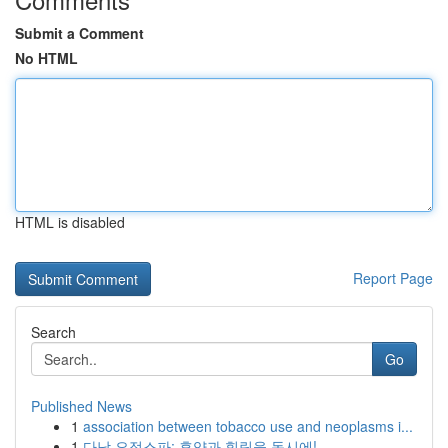
Submit a Comment
No HTML
HTML is disabled
Report Page
Search
Go
Published News
1
association between tobacco use and neoplasms i...
1
다낭 요정스파: 휴양과 힐링을 동시에!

# TASK GOAL:
Please reproduce each entry above word for word and keep the pictures out of the copy.

# EXERCISE RESULT:
Submit a Comment
No HTML
HTML is disabled
Report Page
Search
Go
Published News
1
association between tobacco use and neoplasms i...
1
다낭 요정스파: 휴양과 힐링을 동시에!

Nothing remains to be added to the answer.